Here are two examples illustrating how modern languages let one reconstruct history. The first, concerning the origins and early migrations of the English language, is useful to begin with, because we already know the answer from historical documents. But could we have deduced the answer just from languages spoken by living people? By far the greatest number of native English-speakers today live in North America, with others in Britain, Australia, and elsewhere. Hence an extraterrestrial visitor to Earth not trained in linguistics might be misled into supposing that the English language arose in North America. But a trained linguist would note that English is only one of 144 languages of the Indo-European language family, otherwise mostly confined to Europe and western Asia.

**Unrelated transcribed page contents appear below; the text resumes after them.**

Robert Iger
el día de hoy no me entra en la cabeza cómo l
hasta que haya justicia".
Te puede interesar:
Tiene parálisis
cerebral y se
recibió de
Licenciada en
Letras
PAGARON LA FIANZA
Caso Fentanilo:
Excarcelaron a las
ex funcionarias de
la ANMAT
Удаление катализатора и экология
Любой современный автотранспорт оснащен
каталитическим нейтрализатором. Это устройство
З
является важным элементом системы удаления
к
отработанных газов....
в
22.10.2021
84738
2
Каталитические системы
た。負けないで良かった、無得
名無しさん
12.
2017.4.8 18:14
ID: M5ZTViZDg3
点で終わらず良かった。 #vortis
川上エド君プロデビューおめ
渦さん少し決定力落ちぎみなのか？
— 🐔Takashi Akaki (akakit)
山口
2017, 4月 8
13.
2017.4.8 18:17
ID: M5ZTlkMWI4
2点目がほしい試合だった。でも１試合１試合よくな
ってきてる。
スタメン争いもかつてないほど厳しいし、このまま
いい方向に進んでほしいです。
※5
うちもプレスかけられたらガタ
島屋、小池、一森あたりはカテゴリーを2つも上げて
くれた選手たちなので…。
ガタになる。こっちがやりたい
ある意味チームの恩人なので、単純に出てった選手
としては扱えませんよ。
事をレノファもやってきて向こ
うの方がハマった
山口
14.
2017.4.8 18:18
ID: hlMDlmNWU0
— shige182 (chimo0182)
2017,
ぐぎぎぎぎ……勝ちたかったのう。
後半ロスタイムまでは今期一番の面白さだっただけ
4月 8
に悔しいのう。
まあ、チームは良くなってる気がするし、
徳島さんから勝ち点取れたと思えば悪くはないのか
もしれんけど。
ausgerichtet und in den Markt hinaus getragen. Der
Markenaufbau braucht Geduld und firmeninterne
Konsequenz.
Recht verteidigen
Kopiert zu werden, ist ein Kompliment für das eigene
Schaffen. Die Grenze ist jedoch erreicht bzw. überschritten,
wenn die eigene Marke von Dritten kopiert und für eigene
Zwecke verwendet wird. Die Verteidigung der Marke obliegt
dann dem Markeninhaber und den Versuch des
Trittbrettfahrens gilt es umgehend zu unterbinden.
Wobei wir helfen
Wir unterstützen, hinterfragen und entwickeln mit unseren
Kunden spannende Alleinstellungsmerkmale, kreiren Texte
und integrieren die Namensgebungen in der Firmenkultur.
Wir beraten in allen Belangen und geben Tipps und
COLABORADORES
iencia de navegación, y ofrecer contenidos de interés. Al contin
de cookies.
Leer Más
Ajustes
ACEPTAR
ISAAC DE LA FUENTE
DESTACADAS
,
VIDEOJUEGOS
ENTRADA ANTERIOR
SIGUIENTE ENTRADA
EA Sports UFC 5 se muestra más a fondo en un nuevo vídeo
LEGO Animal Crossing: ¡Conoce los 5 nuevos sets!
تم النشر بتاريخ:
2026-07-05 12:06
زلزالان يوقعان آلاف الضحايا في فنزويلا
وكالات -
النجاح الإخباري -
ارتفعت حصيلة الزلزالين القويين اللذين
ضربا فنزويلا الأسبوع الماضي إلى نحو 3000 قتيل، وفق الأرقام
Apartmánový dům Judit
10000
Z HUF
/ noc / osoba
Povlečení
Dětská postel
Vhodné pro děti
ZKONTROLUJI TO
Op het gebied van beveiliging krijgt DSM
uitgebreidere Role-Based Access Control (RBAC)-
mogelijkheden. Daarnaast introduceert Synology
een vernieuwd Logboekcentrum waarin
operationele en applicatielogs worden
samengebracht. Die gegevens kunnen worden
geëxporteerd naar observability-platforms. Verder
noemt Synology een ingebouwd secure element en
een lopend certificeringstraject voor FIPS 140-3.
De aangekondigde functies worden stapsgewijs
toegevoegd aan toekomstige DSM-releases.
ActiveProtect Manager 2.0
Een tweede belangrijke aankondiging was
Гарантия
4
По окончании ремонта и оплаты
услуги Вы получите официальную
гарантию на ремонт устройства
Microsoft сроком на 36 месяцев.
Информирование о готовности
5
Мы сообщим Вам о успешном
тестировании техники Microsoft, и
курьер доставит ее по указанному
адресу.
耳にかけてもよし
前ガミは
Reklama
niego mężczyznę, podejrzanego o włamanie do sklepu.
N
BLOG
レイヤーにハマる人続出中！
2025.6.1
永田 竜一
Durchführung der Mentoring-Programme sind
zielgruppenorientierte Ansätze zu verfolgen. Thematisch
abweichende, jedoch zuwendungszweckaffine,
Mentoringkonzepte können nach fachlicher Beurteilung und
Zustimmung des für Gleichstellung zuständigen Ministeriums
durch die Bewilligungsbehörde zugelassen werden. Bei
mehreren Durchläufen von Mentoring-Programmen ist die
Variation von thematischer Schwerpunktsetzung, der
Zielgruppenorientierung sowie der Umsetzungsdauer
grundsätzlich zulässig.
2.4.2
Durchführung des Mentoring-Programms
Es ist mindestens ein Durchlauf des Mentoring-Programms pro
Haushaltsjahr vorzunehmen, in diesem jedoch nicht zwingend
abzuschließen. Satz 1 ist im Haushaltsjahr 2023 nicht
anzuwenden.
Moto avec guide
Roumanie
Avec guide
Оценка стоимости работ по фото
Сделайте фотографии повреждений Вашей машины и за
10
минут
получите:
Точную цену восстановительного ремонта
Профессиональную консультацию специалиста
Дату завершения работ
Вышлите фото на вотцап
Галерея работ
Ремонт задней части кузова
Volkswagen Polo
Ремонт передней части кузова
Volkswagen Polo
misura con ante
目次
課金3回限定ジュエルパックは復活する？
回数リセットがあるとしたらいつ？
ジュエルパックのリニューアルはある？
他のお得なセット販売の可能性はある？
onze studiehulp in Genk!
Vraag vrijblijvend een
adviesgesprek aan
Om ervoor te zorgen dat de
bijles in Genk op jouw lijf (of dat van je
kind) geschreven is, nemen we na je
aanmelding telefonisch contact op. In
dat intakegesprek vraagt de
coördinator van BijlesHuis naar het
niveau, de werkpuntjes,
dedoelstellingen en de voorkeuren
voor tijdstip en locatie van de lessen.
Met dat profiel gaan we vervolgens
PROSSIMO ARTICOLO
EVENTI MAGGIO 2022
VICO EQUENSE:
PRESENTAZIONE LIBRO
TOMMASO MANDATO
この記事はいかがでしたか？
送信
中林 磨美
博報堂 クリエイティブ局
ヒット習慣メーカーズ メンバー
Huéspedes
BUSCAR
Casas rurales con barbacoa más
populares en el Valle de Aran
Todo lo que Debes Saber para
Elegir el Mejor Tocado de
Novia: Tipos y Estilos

Furthermore, within that family, English is closest to Northern Europe’s Germanic languages, within which group it is most similar to the West Germanic languages centered on Germany (not to the North Germanic languages of Scandinavia), within which subgroup it is most similar to the Low Germanic languages of North Germany (not the High Germanic languages of South Germany), within which sub-subgroup it is closest to the Frisian language still spoken along the North Sea Coast from Holland to South Denmark. Hence a linguist studying only living peoples, and deprived of all historical documents, would still deduce correctly that the English language arose in Europe along the North Sea and spread from there around the world. This of course is what written histories describe in detail, beginning with the Venerable Bede’s account of Angles, Jutes, and Saxons invading England in the fifth century AD.